This latest film  version of Shakespeare’s  concentrated, intense tragedy about the moral deterioration of a man  spurred on by “Vaulting ambition, which o’erleaps itself” (remind you of any presidential candidates in the current crop?) is rather effective filmed theatre.  At the beginning, we are shown a funeral of a young boy, the son of Macbeth (Michael Fassbender) and Lady Macbeth (Marion Cotillard).  Lady Macbeth looms larger in the film than I am used to seeing and this is all to the good. After that we see Macbeth in battle fighting those rebelling against King Duncan (David Thewlis).  These added scenes  are meant, I suppose, to add to the characterization of Macbeth and his wife and can claim a certain legitimacy from the text of the play.  An even more effective added scene is that showing  Macbeth actually murdering Duncan.  (In the play, it happens off stage.)  That scene (as well as those of the murder of Banquo (Paddy Considine) and  of Macduff’s wife and children) add to the horror.   The depiction of the three witches, though, is not handled well.  They are understated with little, if any, sinister quality.  Maybe  director Justin.Kurzel wanted to avoid making them cartoonish but the result is equally as bad:  insipidity.

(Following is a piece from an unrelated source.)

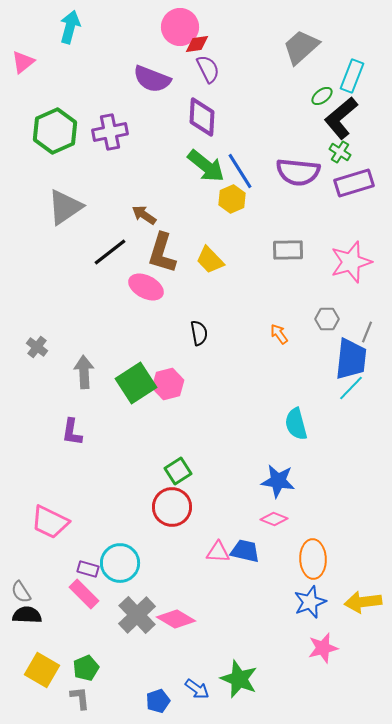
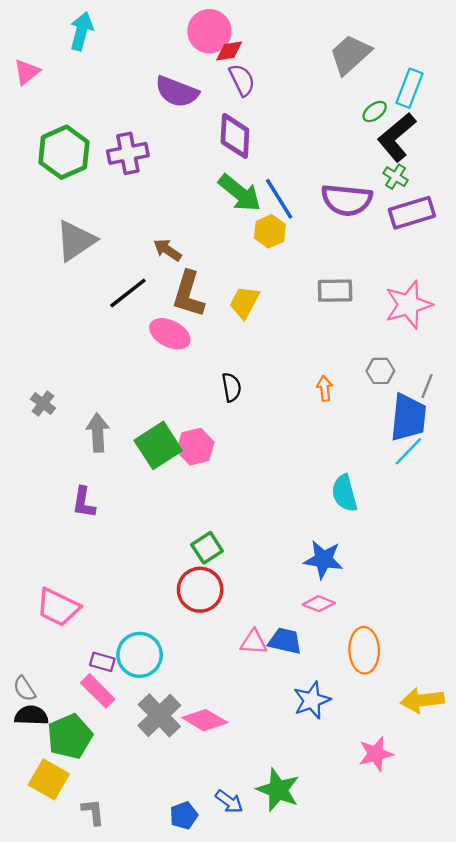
yellow trapezoid: (210, 260) -> (244, 302), turned 72
orange arrow: (279, 334) -> (325, 388), turned 30
blue star: (310, 602) -> (312, 700), moved
green pentagon: (86, 668) -> (70, 736), moved, size x1.5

Despite all the strengths  of the film (including fine acting by the two leads) , I experienced a certain disappointment.   I know this is because I am a devotee of Robert Bresson (whom I have written about twice before here) and his deep, anti-theatrical films.  But it is precisely in attempts to make conventional films out of great plays that the weaknesses of conventional cinema are perhaps most evident.  Macbeth, a truly great play, still awaits a great transformation to  film.